Les hépatites virales aiguës sont surtout dues aux virus A,B et C. D’autres virus peuvent être responsables d’hépatite aiguë comme par exemple le virus de la mononucléose infectieuse.

Si d’assez nombreux virus peuvent entraîner une hépatite aiguë, les hépatites virales chroniques sont uniquement en rapport avec le virus B ou le virus C.

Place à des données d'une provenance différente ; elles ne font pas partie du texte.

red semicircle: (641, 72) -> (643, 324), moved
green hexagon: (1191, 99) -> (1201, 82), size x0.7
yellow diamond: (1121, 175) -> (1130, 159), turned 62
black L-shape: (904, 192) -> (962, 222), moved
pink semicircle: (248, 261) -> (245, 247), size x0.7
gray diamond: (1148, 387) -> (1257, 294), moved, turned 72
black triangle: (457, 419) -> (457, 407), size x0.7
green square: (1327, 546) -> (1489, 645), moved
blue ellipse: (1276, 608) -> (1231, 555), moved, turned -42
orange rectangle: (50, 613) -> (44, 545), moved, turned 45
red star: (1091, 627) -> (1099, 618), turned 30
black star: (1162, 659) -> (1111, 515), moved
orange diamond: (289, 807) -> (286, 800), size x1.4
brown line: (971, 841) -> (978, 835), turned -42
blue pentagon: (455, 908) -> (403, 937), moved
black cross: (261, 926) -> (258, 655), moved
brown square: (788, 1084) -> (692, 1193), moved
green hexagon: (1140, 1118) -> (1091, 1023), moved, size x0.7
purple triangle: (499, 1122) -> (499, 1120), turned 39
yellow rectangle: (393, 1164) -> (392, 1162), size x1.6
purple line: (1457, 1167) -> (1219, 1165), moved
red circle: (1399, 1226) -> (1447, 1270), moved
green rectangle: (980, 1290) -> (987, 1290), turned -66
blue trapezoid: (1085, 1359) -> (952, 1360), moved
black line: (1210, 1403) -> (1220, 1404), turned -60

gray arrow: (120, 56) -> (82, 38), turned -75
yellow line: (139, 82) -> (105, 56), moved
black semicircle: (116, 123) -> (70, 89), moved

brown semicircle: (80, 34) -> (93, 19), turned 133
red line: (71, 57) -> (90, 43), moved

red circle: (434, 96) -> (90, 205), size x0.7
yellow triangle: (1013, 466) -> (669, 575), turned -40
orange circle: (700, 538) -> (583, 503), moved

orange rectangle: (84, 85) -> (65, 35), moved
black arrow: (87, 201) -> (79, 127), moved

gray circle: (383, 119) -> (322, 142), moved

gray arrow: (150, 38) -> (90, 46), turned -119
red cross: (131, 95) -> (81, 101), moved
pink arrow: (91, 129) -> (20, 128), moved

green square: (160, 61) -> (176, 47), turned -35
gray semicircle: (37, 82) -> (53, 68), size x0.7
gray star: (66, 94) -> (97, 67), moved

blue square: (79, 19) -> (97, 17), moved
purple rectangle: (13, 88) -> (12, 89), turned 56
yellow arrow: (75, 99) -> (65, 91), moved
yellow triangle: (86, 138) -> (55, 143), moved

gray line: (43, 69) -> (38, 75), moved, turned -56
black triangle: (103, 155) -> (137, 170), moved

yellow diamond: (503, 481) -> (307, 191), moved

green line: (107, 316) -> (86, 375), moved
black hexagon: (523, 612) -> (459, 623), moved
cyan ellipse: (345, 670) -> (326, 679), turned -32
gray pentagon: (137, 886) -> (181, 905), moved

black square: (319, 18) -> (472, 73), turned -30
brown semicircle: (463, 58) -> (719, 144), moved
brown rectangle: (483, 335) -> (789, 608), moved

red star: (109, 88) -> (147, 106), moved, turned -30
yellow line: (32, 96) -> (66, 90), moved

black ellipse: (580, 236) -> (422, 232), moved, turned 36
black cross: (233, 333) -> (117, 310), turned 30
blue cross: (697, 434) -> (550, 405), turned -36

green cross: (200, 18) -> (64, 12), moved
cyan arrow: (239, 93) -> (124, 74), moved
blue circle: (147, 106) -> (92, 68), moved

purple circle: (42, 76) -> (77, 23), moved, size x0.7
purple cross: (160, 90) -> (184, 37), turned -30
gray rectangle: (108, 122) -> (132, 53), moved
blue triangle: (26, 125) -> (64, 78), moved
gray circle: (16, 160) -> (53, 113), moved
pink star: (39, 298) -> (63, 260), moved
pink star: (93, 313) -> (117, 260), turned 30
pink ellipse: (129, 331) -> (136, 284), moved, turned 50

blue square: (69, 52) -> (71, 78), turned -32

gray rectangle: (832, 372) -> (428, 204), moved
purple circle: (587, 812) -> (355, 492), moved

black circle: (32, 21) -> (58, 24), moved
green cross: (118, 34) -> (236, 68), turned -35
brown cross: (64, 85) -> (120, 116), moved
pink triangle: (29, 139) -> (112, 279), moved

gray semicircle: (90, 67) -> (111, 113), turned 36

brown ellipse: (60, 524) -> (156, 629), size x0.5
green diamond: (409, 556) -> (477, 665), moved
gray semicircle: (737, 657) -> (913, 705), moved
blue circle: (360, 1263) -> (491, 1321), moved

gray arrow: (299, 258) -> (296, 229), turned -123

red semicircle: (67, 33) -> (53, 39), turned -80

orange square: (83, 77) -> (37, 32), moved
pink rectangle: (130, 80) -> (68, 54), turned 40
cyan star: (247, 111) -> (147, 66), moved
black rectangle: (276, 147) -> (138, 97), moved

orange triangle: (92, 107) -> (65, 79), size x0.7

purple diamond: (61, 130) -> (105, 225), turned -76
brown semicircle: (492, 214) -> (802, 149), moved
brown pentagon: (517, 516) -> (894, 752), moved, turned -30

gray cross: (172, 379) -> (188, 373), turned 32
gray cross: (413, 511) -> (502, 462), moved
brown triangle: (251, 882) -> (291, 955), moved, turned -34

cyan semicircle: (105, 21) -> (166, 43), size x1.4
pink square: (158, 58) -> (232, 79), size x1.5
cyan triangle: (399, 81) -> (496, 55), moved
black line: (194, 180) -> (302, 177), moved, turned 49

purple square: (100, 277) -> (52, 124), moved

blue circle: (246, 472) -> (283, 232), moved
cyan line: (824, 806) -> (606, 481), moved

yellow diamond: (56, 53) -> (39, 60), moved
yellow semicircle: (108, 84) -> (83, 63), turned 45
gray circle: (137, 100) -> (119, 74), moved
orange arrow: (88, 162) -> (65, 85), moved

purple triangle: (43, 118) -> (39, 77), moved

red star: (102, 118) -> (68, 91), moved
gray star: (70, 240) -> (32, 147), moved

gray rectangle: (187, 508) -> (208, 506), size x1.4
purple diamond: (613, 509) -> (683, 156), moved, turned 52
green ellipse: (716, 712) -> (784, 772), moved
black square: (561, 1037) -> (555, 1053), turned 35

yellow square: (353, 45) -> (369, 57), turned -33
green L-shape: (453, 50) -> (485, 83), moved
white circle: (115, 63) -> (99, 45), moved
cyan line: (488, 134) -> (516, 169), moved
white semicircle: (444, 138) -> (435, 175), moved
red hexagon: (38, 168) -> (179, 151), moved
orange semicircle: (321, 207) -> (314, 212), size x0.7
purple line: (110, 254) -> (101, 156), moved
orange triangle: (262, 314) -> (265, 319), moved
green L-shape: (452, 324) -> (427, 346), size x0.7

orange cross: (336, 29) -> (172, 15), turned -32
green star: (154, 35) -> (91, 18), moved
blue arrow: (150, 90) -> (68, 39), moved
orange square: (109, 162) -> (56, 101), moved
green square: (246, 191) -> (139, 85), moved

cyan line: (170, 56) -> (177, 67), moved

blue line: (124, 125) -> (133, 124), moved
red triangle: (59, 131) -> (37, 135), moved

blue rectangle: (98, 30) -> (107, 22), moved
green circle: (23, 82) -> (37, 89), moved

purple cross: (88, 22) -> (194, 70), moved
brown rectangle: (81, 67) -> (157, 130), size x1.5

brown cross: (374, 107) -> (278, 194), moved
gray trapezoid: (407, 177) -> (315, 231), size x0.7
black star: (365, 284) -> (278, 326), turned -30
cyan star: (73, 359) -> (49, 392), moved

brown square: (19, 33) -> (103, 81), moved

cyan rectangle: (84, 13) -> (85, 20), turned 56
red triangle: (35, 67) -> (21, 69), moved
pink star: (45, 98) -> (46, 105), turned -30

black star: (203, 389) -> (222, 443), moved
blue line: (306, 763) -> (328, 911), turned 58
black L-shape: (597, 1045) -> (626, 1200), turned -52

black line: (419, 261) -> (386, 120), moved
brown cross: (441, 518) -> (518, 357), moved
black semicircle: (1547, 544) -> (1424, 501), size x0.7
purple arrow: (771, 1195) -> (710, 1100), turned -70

Qu’est-ce qu’une cirrhose ? La cirrhose représente un stade évolutif des maladies chroniques du foie avec, de façon diffuse, beaucoup de tissu fibreux (c’est à dire de tissu cicatriciel) et une désorganisation de l’architecture du foie. Ce n’est donc pas une maladie en soi, mais une complication possible, non constante, d’une maladie chronique, souvent liée à une consommation excessive d’alcool mais pouvant aussi être en rapport avec d’autres causes et tout particulièrement les hépatites chroniques B ou C. Il s’agit d’une complication sévère mais cependant une cirrhose peut rester asymptomatique pendant de longues années :

- tant qu’il reste assez de tissu fonctionnel (environ un tiers du foie suffit à assurer les principales fonctions) : sinon, risque d’insuffisance hépatocellulaire avec ictère, encéphalopathie.

- Si la traversée du foie par le sang n’est pas trop freinée : sinon, risque d’hémorragies digestives par rupture de varices œsophagiennes, risque d’épanchement de liquide dans l’abdomen (appelé ascite).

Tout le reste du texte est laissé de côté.